[Dataset excerpts Boundary: Start]

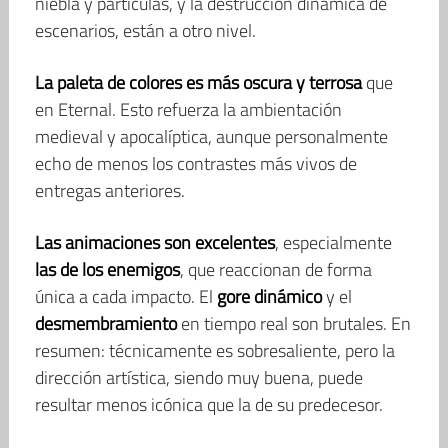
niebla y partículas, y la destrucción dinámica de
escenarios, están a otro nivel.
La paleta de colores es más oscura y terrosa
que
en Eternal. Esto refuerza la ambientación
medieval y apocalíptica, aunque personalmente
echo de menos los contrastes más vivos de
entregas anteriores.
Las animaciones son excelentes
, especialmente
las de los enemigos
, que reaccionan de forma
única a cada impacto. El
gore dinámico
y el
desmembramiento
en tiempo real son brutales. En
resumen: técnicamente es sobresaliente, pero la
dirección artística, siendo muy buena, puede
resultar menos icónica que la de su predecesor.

[Dataset excerpts Boundary: End]
[Dataset excerpts Boundary: Start]

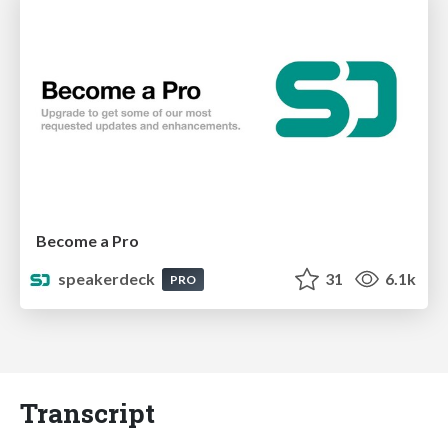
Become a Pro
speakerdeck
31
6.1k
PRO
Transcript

[Dataset excerpts Boundary: End]

## Task details
I'd like the lines above from the one with "niebla y partículas, y" up to and including the one with "resumen: técnicamente es" copied exactly, with no other lines.

## Exercise result
niebla y partículas, y la destrucción dinámica de
escenarios, están a otro nivel.
La paleta de colores es más oscura y terrosa
que
en Eternal. Esto refuerza la ambientación
medieval y apocalíptica, aunque personalmente
echo de menos los contrastes más vivos de
entregas anteriores.
Las animaciones son excelentes
, especialmente
las de los enemigos
, que reaccionan de forma
única a cada impacto. El
gore dinámico
y el
desmembramiento
en tiempo real son brutales. En
resumen: técnicamente es sobresaliente, pero la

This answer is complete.